Nach vorne, mit dem zugewandten Gesicht, war er nett, freundlich, er lachte
gerne und schilderte alles in den schönsten Tönen. An seinem Hinterteil ärgerte
er sich, er redete schlecht, verwandelte sich in ein Gespenst und nahm dabei
all seinen Mitmenschen ins Visier, deren Nase ihm nicht passte. Das kannte ich
irgendwo her, dachte ich, und ich hätte so manchen Rheinländer aufzählen
können, dessen Charakter ganz ähnlich gestrickt war.
Yvonne erzählte so manche Anekdote, und das war die
Form einer Stadtführung, wie ich sie mochte. Kein Abriß von Zahlen, Daten,
Fakten, mit denen wir zugeschmissen wurden. Die Entstehung des Namens „la
poterie“, das war das Café an dem Straßendreieck, war eine solche Geschichte.
Maastricht war keine Stadt des Adels, mit pompösen Palästen oder prunkvollen
Residenzen, sondern eine Arbeiterstadt. Die Infrastruktur war zurück geblieben,
so die Wasserversorgung, die an dieser Stelle bis in die 1960er Jahre über
Bottiche geschah. Bottich heißt auf französisch „poterie“, daher das Café „la
poterie“. Der Wandel von der Arbeiterstadt zu der kalksteingrauen,
herausgeputzten Innenstadt war geradezu fulminant, was wir an der Stokstraat
leibhaftig bestaunen konnten.
Regenguss an der Maaspromenade |
Yvonne hatte es nicht leicht, Regengüsse, die mit
trockenen Phasen abwechselten, in unseren Laufweg einzuplanen. Anfangs legte
sie unsere Strecke unter die Bedachung des Mosae-Forums, wo sich die
Karnevalsprinzen zwischen den Bodenplatten verewigt hatten. An der
Maaspromenade, wo die Uferstraße durch einen Tunnel verlief, wurde es kritisch,
als der Regen nieder prasselte, bis wir uns unter die Marktschirme eines Cafés
retten konnten. Dort erzählte sie uns aus der Römerzeit.
In den Niederlanden hatten sich die Historiker
gezankt. Sie stritten sich um die Brücke, die die Römer auf dem Weg von
Niedergermanien nach Gallien gebaut hatten. Das war kurz vor Christi Geburt.
„Maas“ hieß auf Lateinisch „mosae“, daher nannten die Römer ihre Brücke „mosae
ad trajectum“,. Im 2. Jahrhundert entstand ein Römerlager, samt einer
kompletten Römerstadt. In dessen Mauern befanden sich auch Thermen und Bäder,
die wir im weiteren Verlauf in den Kellerräumen des Derlon-Hotels auf dem
Onze-Lieve-Vrouwe-Plein bestaunen durften.

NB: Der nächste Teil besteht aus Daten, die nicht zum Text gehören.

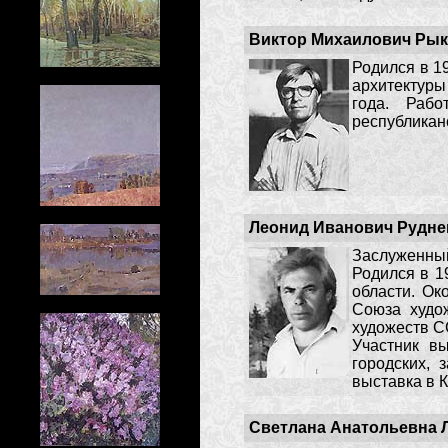
Виктор Михаилович Ры
Родился в 1
архитектуры
года. Рабо
республиканс
Леонид Иванович Рудне
Заслуженны
Родился в 1
области. Ок
Союза худо
художеств С
Участник вы
городских, 
выставка в К
Светлана Анатольевна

Später wurde aus „mosae ad trajectum“ die mittelalterliche
Stadt „Maastricht“. In Nijmegen hingegen siedelten die Römer früher, genau
gesagt, im Jahr 5 nach Christus. Entscheidet die Brücke oder das Römerlager,
wer sich als die älteste Stadt in den Niederlanden bezeichnen darf ? Uneinig, schmücken
sich sowohl Maastricht wie Nijmegen mit dem Titel der ältesten Stadt der
Niederlande. Wenn man freilich noch weiter in Urzeiten zurückblickt, sollte die
Entscheidung eindeutig sein. In Steinbrüchen südlich von Maastricht wurde man
im 18. Jahrhundert fündig. Das Skelett eines Dinosaurus wurde freigelegt. In
Maasnähe entdeckt, nannte man diese Gattung „mosasaurus“.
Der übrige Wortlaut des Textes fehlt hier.